59 seats in the Legislative Assembly of Saskatchewan 30 seats needed for a majority
|  | First party | Second party | Third party |
|  |  |  | PC |
| Leader | Ross Thatcher | Woodrow Lloyd | Martin Pederson |
| Party | Liberal | Co-operative Commonwealth | Progressive Conservative |
| Leader since | September 24, 1959 | November 3, 1961 | October 28, 1958 |
| Leader's seat | Morse | Biggar | Arm River |
| Last election | 17 | 37 | 0 |
| Seats won | 32 | 26 | 1 |
| Seat change | +15 | −11 | +1 |
| Popular vote | 269,402 | 268,742 | 126,028 |
| Percentage | 40.40% | 40.30% | 18.90% |
| Swing | +7.3pp | −0.46pp | +4.95pp |
| Premier before election Woodrow Lloyd Co-operative Commonwealth | Premier after election Ross Thatcher Liberal |

= 1964 Saskatchewan general election =

Canadian provincial election

The 1964 Saskatchewan general election was held on April 22, 1964, to elect members of the 15th Saskatchewan Legislature.

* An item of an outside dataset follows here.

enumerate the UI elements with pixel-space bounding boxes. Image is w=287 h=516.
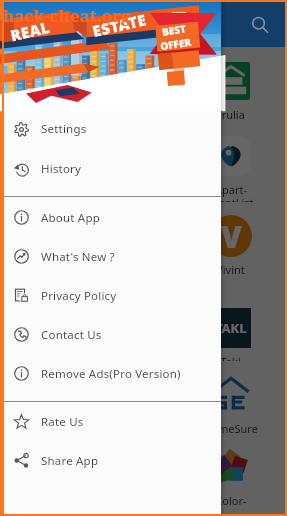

The Co-operative Commonwealth Federation (CCF) government of Premier Woodrow Lloyd was defeated by the Liberal Party, led by Ross Thatcher. The CCF had governed Saskatchewan since the 1944 election under the leadership (until December 1961) of Tommy Douglas.

By 1964 the provincial Social Credit Party had collapsed, nominating only two candidates. In another morale hit, the federal Social Credit Party endorsed the Liberals during the election. While the CCF held on to nearly all of their vote from the previous election and only trailed the Liberals by 0.1%, most of the shift in Social Credit support went to the Liberals and proved decisive in helping to push Thatcher to a majority government.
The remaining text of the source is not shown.